For anyone else who wants to try it, the OMSA needs to be added to the HO-Wort's inside the FA editor, rather than in the SALAPA elements. Just right-click on HO-Wort and select 'New' and then add 'OMSA'. When you then calculate FP, it shows up in the FP as an 'Aftermarket Fitment'. The function is then to enable the MSA_MEMORY inside FEM_BODY when you VO Code that module.

I'm hopeful that by adding OMSA to the vehicle order, that it will survive dealership visits 

Somehow, doing this 'The way BMW would have done it' makes me happier than FDL coding the individual module.


----------



## ap90500 (Oct 23, 2013)

wiggis said:


> I'm hopeful that by adding OMSA to the vehicle order, that it will survive dealership visits


It will, but it also allows dealer to see that the car has been coded by an indie.


----------



## wiggis (Jul 20, 2014)

I suppose it would, yes.
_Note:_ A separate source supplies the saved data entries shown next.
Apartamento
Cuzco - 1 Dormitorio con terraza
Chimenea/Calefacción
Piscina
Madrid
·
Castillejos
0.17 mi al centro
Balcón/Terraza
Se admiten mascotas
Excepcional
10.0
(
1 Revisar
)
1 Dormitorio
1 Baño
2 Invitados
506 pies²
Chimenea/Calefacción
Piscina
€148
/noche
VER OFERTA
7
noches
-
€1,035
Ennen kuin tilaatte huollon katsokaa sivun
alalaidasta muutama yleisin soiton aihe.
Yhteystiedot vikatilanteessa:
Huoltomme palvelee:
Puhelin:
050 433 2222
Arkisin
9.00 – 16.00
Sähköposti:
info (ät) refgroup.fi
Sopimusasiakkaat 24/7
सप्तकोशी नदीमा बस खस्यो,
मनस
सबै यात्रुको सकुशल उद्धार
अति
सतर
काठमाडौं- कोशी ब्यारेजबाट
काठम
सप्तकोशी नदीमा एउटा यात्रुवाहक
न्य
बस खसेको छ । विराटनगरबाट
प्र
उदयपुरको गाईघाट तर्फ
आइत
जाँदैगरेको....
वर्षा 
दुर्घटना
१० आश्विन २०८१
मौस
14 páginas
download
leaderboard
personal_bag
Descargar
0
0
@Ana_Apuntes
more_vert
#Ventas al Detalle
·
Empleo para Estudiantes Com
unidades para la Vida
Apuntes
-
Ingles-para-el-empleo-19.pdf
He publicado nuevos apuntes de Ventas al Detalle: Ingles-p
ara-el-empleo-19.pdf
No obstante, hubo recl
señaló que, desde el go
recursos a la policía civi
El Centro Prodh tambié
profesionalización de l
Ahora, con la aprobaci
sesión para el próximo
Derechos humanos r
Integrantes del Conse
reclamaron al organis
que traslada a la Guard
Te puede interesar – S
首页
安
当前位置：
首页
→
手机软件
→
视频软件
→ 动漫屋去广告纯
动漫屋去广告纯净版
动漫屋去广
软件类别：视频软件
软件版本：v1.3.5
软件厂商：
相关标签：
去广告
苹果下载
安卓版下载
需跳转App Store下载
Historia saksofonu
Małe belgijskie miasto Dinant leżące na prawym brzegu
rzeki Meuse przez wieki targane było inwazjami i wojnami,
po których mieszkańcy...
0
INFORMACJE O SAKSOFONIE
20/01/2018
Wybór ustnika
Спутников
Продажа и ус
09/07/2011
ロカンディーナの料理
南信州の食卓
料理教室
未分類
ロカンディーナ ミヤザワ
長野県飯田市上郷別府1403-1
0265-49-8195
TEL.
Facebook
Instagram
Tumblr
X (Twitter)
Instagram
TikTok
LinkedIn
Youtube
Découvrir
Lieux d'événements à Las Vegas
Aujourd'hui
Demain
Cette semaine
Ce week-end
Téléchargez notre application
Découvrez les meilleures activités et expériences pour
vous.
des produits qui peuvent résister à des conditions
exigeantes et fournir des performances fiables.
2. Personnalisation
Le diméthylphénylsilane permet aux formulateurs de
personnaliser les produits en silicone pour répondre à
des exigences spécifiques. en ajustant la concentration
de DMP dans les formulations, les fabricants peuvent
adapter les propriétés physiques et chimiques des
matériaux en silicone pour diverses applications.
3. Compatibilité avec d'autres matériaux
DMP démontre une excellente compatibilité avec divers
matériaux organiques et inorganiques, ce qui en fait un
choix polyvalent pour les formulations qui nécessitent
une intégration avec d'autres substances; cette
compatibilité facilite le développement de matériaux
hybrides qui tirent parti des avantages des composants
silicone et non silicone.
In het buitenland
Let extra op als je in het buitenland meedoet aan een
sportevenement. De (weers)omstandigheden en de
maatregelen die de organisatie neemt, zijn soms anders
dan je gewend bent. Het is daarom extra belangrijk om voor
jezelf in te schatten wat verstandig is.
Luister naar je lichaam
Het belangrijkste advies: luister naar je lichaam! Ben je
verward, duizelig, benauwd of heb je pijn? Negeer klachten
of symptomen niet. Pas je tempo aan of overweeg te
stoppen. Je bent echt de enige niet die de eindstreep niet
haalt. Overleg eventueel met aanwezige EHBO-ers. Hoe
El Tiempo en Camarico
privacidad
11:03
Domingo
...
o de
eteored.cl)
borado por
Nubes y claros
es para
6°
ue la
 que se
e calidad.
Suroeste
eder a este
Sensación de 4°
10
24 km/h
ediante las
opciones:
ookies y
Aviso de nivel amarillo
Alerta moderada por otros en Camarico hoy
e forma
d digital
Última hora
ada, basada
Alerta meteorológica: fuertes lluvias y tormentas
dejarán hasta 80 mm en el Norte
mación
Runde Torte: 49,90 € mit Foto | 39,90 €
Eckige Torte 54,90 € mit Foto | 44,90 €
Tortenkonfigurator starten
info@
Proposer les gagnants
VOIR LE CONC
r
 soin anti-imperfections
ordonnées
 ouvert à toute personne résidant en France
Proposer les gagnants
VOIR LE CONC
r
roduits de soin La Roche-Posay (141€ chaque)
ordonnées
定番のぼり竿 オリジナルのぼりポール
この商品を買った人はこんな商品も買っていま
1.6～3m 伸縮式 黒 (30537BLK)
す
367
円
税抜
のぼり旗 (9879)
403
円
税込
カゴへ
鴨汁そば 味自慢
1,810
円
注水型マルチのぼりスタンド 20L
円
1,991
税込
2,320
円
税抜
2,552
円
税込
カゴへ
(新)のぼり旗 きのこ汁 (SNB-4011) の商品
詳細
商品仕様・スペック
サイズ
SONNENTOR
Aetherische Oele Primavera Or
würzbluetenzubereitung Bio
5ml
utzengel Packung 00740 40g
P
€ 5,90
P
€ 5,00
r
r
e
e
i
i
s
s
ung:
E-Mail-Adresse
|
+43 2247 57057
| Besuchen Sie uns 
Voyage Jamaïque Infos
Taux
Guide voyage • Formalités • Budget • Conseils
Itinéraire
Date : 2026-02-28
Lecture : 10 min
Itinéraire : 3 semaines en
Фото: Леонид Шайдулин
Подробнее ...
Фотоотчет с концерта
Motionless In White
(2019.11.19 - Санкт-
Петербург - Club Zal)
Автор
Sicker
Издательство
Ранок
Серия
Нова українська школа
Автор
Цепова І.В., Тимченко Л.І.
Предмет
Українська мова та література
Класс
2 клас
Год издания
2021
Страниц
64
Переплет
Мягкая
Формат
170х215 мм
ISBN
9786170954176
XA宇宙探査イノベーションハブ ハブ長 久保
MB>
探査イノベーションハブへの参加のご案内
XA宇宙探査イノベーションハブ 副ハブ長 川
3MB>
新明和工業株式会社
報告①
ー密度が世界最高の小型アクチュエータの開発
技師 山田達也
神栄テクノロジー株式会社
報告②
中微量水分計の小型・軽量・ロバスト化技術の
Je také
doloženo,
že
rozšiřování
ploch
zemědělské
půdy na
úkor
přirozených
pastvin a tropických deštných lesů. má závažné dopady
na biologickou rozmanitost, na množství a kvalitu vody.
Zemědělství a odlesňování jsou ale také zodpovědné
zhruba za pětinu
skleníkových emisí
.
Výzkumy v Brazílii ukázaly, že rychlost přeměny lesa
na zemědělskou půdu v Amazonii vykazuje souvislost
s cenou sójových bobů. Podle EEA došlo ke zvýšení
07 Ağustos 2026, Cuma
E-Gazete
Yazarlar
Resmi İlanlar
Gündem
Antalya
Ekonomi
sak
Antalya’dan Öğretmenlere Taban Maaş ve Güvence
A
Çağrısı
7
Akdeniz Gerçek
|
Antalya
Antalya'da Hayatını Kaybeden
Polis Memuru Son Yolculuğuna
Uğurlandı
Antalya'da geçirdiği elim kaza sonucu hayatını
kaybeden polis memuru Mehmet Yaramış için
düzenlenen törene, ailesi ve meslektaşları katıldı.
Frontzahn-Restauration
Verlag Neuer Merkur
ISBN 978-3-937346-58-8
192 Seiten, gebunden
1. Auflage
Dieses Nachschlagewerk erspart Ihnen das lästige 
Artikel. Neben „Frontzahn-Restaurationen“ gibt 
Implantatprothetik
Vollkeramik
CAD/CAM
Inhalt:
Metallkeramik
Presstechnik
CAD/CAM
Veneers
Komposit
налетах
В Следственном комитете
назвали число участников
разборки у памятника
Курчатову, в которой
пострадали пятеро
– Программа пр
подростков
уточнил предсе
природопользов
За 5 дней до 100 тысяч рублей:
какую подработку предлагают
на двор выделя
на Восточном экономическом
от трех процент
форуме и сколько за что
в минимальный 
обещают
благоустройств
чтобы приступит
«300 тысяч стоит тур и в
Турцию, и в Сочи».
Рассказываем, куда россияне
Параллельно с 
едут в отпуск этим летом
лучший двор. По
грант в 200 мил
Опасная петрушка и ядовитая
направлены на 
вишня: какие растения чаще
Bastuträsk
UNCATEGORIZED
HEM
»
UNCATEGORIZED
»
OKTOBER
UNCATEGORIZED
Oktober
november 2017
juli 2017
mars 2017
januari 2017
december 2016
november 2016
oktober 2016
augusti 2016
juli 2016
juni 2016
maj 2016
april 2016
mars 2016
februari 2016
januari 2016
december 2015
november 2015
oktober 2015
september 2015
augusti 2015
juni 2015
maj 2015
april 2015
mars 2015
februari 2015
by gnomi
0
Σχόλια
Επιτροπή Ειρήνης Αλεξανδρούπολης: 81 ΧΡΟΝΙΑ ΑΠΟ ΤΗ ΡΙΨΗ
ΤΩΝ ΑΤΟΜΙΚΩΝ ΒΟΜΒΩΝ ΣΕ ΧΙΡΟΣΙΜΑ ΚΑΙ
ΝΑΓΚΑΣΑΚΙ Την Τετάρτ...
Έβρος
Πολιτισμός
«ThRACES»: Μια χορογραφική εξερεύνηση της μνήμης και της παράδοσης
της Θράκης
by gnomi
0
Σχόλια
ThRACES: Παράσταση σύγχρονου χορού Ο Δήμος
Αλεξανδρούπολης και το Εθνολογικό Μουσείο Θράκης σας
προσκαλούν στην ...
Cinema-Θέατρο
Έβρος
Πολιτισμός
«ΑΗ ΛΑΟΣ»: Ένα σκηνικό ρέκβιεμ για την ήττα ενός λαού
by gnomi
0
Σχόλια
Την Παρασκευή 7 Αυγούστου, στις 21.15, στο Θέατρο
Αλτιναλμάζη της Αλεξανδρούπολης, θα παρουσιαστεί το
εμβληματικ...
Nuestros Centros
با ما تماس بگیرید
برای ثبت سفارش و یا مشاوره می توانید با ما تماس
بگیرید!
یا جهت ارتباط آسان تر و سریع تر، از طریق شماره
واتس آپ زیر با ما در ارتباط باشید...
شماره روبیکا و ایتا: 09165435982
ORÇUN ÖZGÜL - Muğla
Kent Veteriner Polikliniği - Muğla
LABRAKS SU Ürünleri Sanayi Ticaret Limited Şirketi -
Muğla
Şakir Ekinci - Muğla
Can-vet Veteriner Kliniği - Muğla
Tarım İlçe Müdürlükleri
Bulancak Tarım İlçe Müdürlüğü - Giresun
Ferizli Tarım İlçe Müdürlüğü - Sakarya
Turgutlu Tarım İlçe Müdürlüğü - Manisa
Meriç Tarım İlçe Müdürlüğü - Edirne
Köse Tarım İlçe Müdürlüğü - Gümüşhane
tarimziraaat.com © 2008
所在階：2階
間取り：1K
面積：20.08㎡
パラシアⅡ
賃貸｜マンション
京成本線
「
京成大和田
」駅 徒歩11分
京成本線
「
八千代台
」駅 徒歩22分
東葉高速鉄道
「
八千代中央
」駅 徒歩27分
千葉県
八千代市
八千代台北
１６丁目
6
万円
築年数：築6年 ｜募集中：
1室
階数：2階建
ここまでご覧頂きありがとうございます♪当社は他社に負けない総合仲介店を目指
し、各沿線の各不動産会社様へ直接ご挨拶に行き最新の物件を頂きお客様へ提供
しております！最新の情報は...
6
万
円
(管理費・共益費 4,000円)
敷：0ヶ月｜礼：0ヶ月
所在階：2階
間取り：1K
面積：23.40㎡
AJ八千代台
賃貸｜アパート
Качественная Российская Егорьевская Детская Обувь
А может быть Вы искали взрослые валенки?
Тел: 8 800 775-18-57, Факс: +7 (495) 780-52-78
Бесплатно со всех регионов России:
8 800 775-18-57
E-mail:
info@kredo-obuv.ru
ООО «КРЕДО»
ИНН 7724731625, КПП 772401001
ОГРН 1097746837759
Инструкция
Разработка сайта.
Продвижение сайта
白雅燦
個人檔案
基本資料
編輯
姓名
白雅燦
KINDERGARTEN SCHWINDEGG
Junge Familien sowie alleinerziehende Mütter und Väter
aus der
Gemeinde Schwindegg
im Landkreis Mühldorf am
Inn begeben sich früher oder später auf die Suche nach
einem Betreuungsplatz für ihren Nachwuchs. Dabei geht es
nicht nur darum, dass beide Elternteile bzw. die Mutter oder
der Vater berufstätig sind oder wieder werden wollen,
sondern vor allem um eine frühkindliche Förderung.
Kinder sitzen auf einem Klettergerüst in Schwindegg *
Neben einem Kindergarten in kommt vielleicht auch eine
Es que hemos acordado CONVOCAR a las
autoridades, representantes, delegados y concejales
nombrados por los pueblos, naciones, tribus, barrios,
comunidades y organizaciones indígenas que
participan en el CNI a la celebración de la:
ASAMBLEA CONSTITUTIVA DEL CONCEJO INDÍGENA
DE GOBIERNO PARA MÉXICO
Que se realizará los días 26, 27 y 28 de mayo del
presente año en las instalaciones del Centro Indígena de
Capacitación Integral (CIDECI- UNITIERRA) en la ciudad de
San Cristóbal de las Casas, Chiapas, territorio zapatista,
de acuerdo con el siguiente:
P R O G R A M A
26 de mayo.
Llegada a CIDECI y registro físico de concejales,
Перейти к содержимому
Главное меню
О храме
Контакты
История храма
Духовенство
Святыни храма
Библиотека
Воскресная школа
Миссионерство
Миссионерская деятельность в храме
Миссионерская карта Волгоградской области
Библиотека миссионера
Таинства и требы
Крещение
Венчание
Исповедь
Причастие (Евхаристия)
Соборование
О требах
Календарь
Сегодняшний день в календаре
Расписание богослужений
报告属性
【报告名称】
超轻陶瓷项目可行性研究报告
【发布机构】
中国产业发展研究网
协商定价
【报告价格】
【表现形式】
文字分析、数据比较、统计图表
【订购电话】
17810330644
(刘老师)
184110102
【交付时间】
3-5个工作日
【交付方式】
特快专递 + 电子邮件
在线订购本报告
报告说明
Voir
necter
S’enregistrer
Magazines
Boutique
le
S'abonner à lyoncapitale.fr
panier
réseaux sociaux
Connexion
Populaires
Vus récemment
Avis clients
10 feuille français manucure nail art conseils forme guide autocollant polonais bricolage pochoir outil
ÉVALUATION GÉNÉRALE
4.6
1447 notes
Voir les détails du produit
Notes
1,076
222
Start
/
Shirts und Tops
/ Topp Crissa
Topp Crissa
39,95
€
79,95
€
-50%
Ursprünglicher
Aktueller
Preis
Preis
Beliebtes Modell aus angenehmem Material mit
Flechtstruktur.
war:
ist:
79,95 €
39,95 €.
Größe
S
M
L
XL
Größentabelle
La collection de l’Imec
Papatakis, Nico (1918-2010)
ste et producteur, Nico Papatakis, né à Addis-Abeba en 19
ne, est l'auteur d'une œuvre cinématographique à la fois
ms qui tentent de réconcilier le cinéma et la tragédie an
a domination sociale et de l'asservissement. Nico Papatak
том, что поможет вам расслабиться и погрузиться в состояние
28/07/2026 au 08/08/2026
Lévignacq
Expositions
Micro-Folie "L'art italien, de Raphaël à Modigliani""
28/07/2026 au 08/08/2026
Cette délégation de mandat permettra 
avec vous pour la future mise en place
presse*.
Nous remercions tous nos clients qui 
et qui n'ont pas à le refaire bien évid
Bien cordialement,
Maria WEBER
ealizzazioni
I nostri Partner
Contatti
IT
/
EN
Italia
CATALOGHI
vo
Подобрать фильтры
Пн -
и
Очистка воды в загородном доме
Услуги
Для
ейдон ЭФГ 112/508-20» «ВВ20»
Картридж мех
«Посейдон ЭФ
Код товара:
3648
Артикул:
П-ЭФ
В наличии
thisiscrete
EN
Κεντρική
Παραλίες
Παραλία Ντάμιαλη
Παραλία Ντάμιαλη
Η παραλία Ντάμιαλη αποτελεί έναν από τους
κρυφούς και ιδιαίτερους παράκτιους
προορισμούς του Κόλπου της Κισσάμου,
From everything I've been told, they generally won't look and won't care unless they run into coding problems when you visit them - which is unlikely. On the OMSA thing, how would they know that it was not another BMW dealership that made the change?


----------



## ap90500 (Oct 23, 2013)

wiggis said:


> I suppose it would, yes. From everything I've been told, they generally won't look and won't care unless they run into coding problems when you visit them - which is unlikely. On the OMSA thing, how would they know that it was not another BMW dealership that made the change?


They know it because bmw ag database is in conflict with current fa in the car. I know one case here in Finland where a dealer almost refused to fix a fuel meter problem (car under factory guarantee) after bmw engineers realized that the fa did not match with factory database. This happened during the second visit to the dealer, I think that they were not able to fix the problem and that is why they contacted bmw ag. Altered things were addition of OMSA and 8TL.


----------



## wiggis (Jul 20, 2014)

ap90500 said:


> They know it because bmw ag database is in conflict with current fa in the car. I know one case here in Finland where a dealer almost refused to fix a fuel meter problem (car under factory guarantee) after bmw engineers realized that the fa did not match with factory database. This happened during the second visit to the dealer, I think that they were not able to fix the problem and that is why they contacted bmw ag. Altered things were addition of OMSA and 8TL.


With that seed of doubt, I will once again restore the original FA to the car ... :eeps:


----------



## ap90500 (Oct 23, 2013)

It is really just a seed but it is quite easy to avoid.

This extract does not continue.